Posted November 11, 2019


Like Steve Martin and John Candy in Planes, Trains & Automobiles, the coding journey to add my functioning PHP app to Heroku made me wonder if I'd ever reach my destination.

Encouraged by all the PHP jobs I see posted, I read up on the language and discovered it's pretty easy to learn and in no danger of dying off anytime soon. So I found a tutorial, built a CRUD app with a remote database, learned a ton, and decided to add the app to my digital portfolio. I knew I could host my low-traffic database-driven app free on Heroku, but I also knew I'd have to tweak it to work remotely.
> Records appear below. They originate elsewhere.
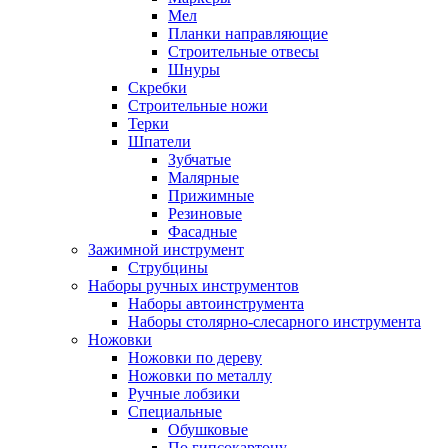
Мел
Планки направляющие
Строительные отвесы
Шнуры
Скребки
Строительные ножи
Терки
Шпатели
Зубчатые
Малярные
Прижимные
Резиновые
Фасадные
Зажимной инструмент
Струбцины
Наборы ручных инструментов
Наборы автоинструмента
Наборы столярно-слесарного инструмента
Ножовки
Ножовки по дереву
Ножовки по металлу
Ручные лобзики
Специальные
Обушковые
По гипсокартону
I researched my options and decided a JawsDB add-on was the best tool for the tweaking and proceded accordingly.

The first important tip I learned about moving a PHP app to Heroku is that I needed to install the Composer package manager to create my composer.json file. This file delineates the programs used to create the app, some of which are called dependencies. As the name implies, the app is dependent on certain programs to run, and Composer manages the process of making them available in the server environment, i.e. Heroku. With my JawsDB add-on in place and my composer.json file accurately listing my dependencies, I figured I was headed the right direction.

Researching how to work with PHP and MySQL in Heroku wasn't full of hilarious road trip hijinks, but it did have a few light bulb moments. For instance, I realized that while my previous databases were stored on my computer, my current database was already remote. So maybe all this add-on, .json file stuff was a dead end. But the app stopped working once I pushed it to the Heroku environment, so something still needed tweaking. I kept researching. YouTube videos ... Stack Overflow threads ... Composer documentation ... I was determined to reach my destination, which in my case was a remotely hosted, fully functioning database-driven PHP app.
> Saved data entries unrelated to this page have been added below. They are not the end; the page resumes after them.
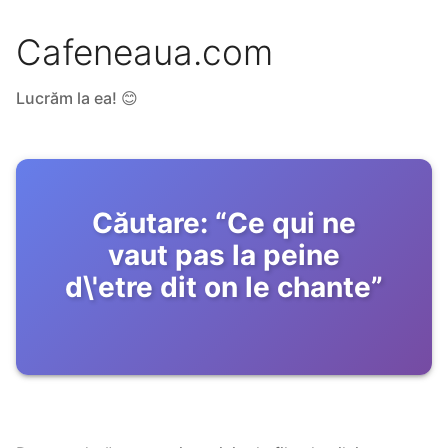
Cafeneaua.com
Lucrăm la ea! 😊
Căutare:
“
Ce qui ne
vaut pas la peine
d\'etre dit on le chante
”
If you've ever endured a lengthy flight layover, a full-blown cancellation, unexpected rerouting or a hellish combination of the three, you empathize with Martin and Candy freezing in the back of a pickup on the outskirts of Wichita instead of safely snug-as-a-bug at home in Chicago. After 10 to 12 hours of trying new solutions, uploading revisions, and checking my still-broken app, I felt their pain too. I knew I was close to a breakthrough. But like those last hundred miles they spend in the doorless car that eventually catches fire, I still had a ways to go.

I left my app alone for a few days and pondered moving on. After all, my original goal was to create a working PHP app, and I'd done that. But if I could only demo it in my local environment, it felt like a half-baked success. Then, on my birthday, my coding mentor son-in-law stopped by. I described my problem, showed him my files, and asked his opinion. He agreed I was really close.

The step I missed was importing my already remote (and already exported) database into the new one I'd created in Heroku with JawsDB. A quick schema setup in MySQL Pro followed by an equally quick database import, and voila! I uncommented the JawsDB settings in my db_connect.php file to make them available, pushed the updated files to Heroku for what seemed like the millionth time, and my PHP app was working. Thanks to Rowan's helpful tip I was home — in time for Thanksgiving and everything!

I realize there are more roadblocks, detours, and reroutes on the dev road ahead of me. But my knowledge base grows every time I successfully navigate the hazards to reach my destination. I'm not there yet, but I see a day in the not-so-distant-future where I'm the one who says, "Yeah, just drop in that variable to replace localhost with your server and you're good to go." That'll definitely be one for the scrapbook.